I haven't noticed the more organic type you are seeing, but it does not surprise me at all.

1 comments

The "best rated" sort became useless after vine reviews.

"This impartial review was delivered after I received the product free or for a discount"? Give me a break. Joe or Judy Amazon are realistically going to be perfectly happy plunking five stars down for free stuff.

If Amazon wanted to do it right, they'd set themselves up as a neutral intermediary, companies could register to get some amount of product in the review chain, then Amazon would randomly distribute it to relevant reviewers, and the resulting reviews would be posted anonymously (with a known pattern, e.g. 'TrialUser'). And drop any users from the program that consistently give five stars.

Instead, they seem to have created a star-for-stuff system.

For me, ratings were the most important reason why I used Amazon (plus the convenience of one-stop shopping).
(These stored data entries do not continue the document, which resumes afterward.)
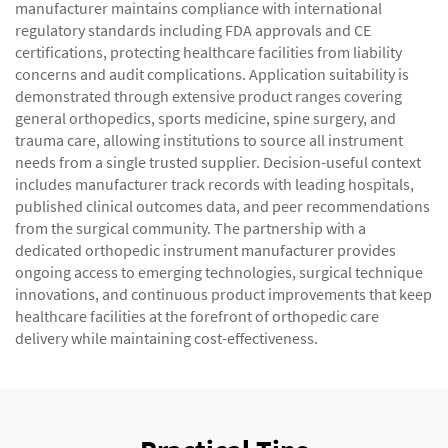
manufacturer maintains compliance with international
regulatory standards including FDA approvals and CE
certifications, protecting healthcare facilities from liability
concerns and audit complications. Application suitability is
demonstrated through extensive product ranges covering
general orthopedics, sports medicine, spine surgery, and
trauma care, allowing institutions to source all instrument
needs from a single trusted supplier. Decision-useful context
includes manufacturer track records with leading hospitals,
published clinical outcomes data, and peer recommendations
from the surgical community. The partnership with a
dedicated orthopedic instrument manufacturer provides
ongoing access to emerging technologies, surgical technique
innovations, and continuous product improvements that keep
healthcare facilities at the forefront of orthopedic care
delivery while maintaining cost-effectiveness.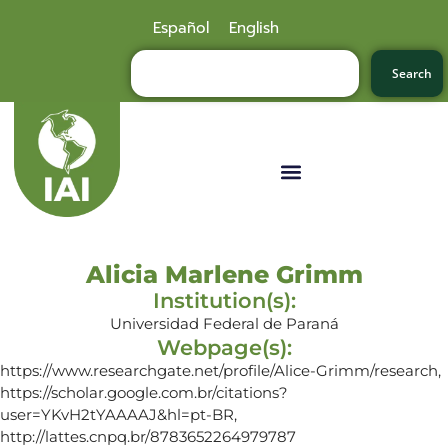
Español
English
Search
Alicia Marlene Grimm
Institution(s):
Universidad Federal de Paraná
Webpage(s):
https://www.researchgate.net/profile/Alice-Grimm/research,
https://scholar.google.com.br/citations?
user=YKvH2tYAAAAJ&hl=pt-BR,
http://lattes.cnpq.br/8783652264979787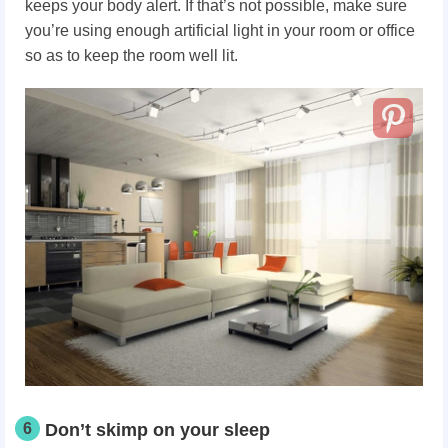
keeps your body alert. If that’s not possible, make sure
you’re using enough artificial light in your room or office
so as to keep the room well lit.
6
Don’t skimp on your sleep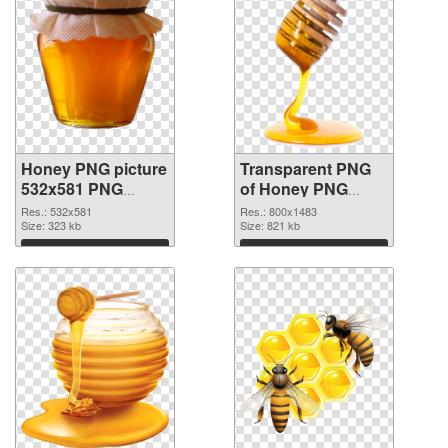
Honey PNG picture
Transparent PNG
532x581 PNG
of Honey PNG
image
picture 800x1483
Res.: 532x581
Res.: 800x1483
Size: 323 kb
Size: 821 kb
Download
Download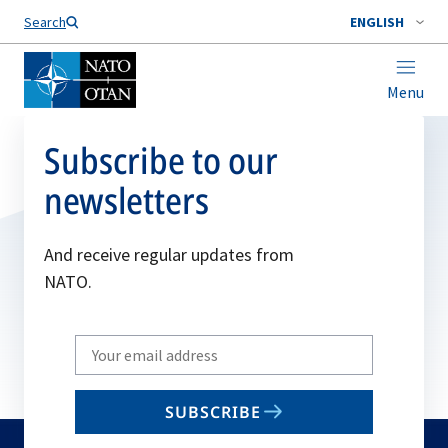
Search
ENGLISH
Menu
Subscribe to our
newsletters
And receive regular updates from
NATO.
Write
your
email
SUBSCRIBE
to
subscribe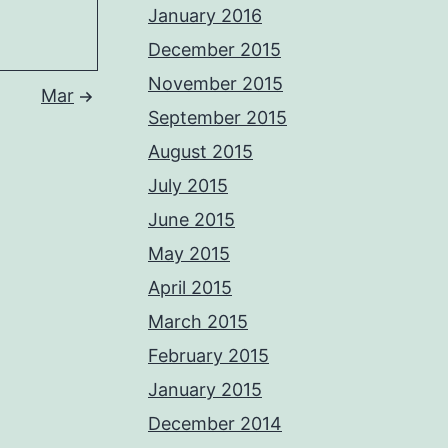
January 2016
December 2015
November 2015
Mar
September 2015
August 2015
July 2015
June 2015
May 2015
April 2015
March 2015
February 2015
January 2015
December 2014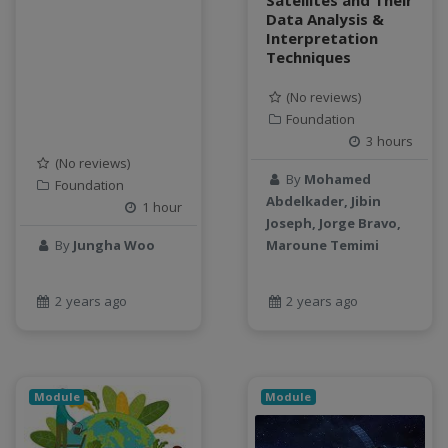
Satellites and Their
Data Analysis &
Interpretation
Techniques
(No reviews)
Foundation
3 hours
(No reviews)
By
Mohamed
Foundation
Abdelkader, Jibin
1 hour
Joseph, Jorge Bravo,
By
Jungha Woo
Maroune Temimi
2 years ago
2 years ago
Module
Module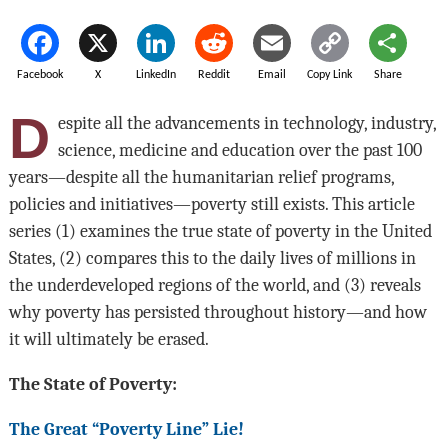
Facebook
X
LinkedIn
Reddit
Email
Copy Link
Share
D
espite all the advancements in technology, industry,
science, medicine and education over the past 100
years—despite all the humanitarian relief programs,
policies and initiatives—poverty still exists. This article
series (1) examines the true state of poverty in the United
States, (2) compares this to the daily lives of millions in
the underdeveloped regions of the world, and (3) reveals
why poverty has persisted throughout history—and how
it will ultimately be erased.
The State of Poverty:
The Great “Poverty Line” Lie!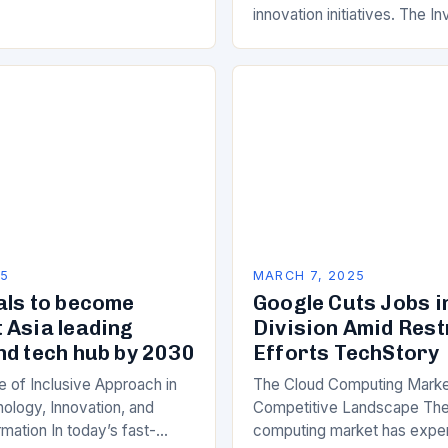
innovation initiatives. The 
Its Objectives Wipro Venture
component of Wipro’s overa
25
MARCH 7, 2025
als to become
Google Cuts Jobs i
 Asia leading
Division Amid Res
nd tech hub by 2030
Efforts TechStory
 of Inclusive Approach in
The Cloud Computing Marke
ology, Innovation, and
Competitive Landscape The
rmation In today’s fast-
computing market has expe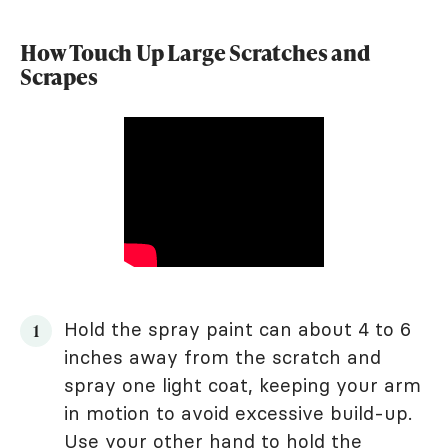
How Touch Up Large Scratches and
Scrapes
Hold the spray paint can about 4 to 6
inches away from the scratch and
spray one light coat, keeping your arm
in motion to avoid excessive build-up.
Use your other hand to hold the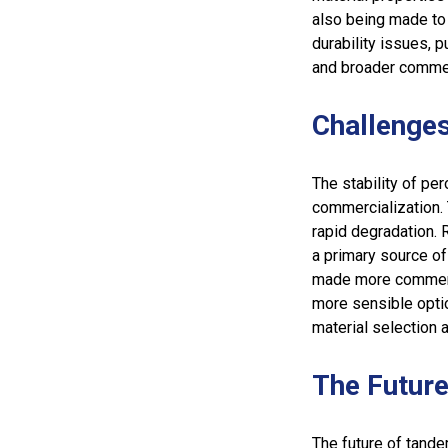
also being made to 
durability issues, p
and broader commerc
Challenge
The stability of per
commercialization.
rapid degradation. 
a primary source of
made more commercia
more sensible opti
material selection a
The Future
The future of tandem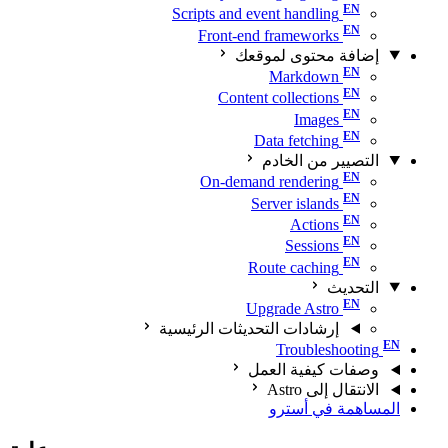
Scripts and event handling
Front-end frameworks
إضافة محتوى لموقعك
Markdown
Content collections
Images
Data fetching
التصيير من الخادم
On-demand rendering
Server islands
Actions
Sessions
Route caching
التحديث
Upgrade Astro
إرشادات التحديثات الرئيسية
Troubleshooting
وصفات كيفية العمل
الانتقال إلى Astro
المساهمة في أسترو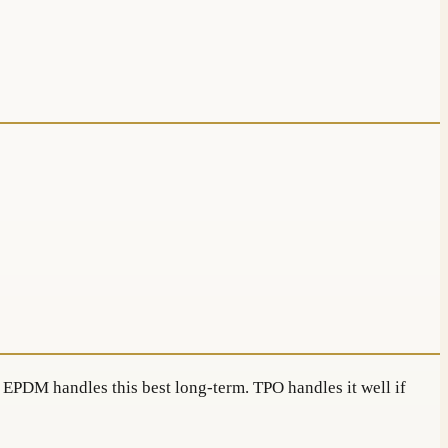
. EPDM handles this best long-term. TPO handles it well if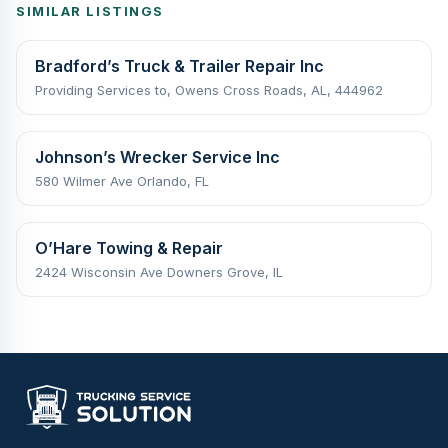
SIMILAR LISTINGS
Bradford’s Truck & Trailer Repair Inc
Providing Services to, Owens Cross Roads, AL, 444962
Johnson’s Wrecker Service Inc
580 Wilmer Ave Orlando, FL
O’Hare Towing & Repair
2424 Wisconsin Ave Downers Grove, IL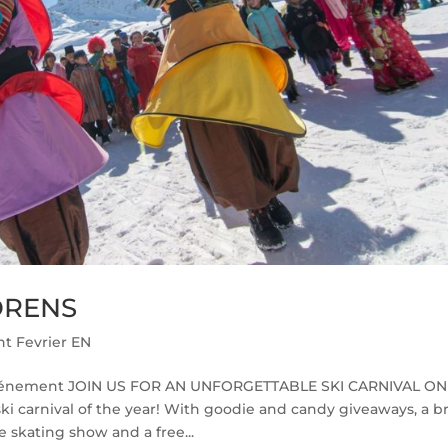
ORENS
t Fevrier EN
vénement JOIN US FOR AN UNFORGETTABLE SKI CARNIVAL ON
 ski carnival of the year! With goodie and candy giveaways, a b
 skating show and a free...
This is a major stumble for Amazon, IMO. Hopefully a competitor steps up - this would be good for consumers, Amazon has become too much of a monopoly.
Sadly, at this point Amazon has the network effect of both consumers and suppliers. They've got the eyeballs, so people want to sell through them, so they've got a diversity of items and people check there to buy first, repeat repeat.

Be that what it may for the market: I think they've been a lot less mercenary than they could be (they could likely jack fees a lot higher now without much fallout), but the potential is certainly there.

Great for low cost optimization, bad for great feature development.

PS: The whole only-being-able-to-price-sort-in-a-single-category is terrible too. How do I know if Thing X is in category Y or Z? It successfully reproduces all the fun of wondering what aisle the grocery store stuck trail mix on.